Prometei: Yet Another Malware Weaponizing Proxylogon Vulnerabilities

Prometei: Yet Another Malware Weaponizing Proxylogon Vulnerabilities

The exploitation of ProxyLogon vulnerabilities in Microsoft Exchange servers has exploded to an extent that threat actors are modifying their attacks to distribute a variety of malware. The latest in a row to weaponize these vulnerabilities is a botnet dubbed Prometei.

What’s happening?


Recently, the Cybereason Nocturnus Team responded to several incidents involving infections from the Prometei botnet against companies in North America.
The attackers exploited two of the ProxyLogon vulnerabilities (CVE-2021-27065 and CVE-2021-26858) to penetrate into the network and install the China Chopper webshell that ultimately would download the botnet.
Prometei is a modular and multi-stage cryptocurrency botnet that targets both Windows and Linux versions.
However, the variant used in the recent attack was found to provide the attackers with a stealthy and sophisticated backdoor that supported a wide range of tasks, along with harvesting credentials.

Key findings


The victimology of the botnet ranges across multiple sectors, including finance, insurance, retail, manufacturing, utilities, travel, and construction.
It has been observed infecting networks in the U.S., the U.K, and several other European, South American, and East Asian countries.

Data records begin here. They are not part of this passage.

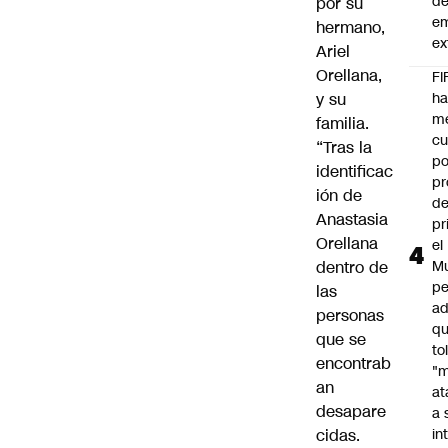
d
por su
e
hermano,
ex
Ariel
Orellana,
FI
y su
h
m
familia.
cu
“Tras la
po
identificac
pr
ión de
d
Anastasia
pr
Orellana
el
dentro de
Mu
pe
las
ad
personas
qu
que se
to
encontrab
"
an
at
desapare
a 
cidas.
in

Abuse of ProxyLogon - A matter of concern


On March 2, the world was introduced to four critical zero-day vulnerabilities impacting multiple versions of Microsoft Exchange Servers.
Despite the release of patches, the vulnerabilities, collectively dubbed ProxyLogon, attracted a number of malware attacks from multiple threat actor groups.
Some of the notable malware observed in the exploitation include DearCry ransomware, Black Kingdom ransomware, and XMR-Stak Miner.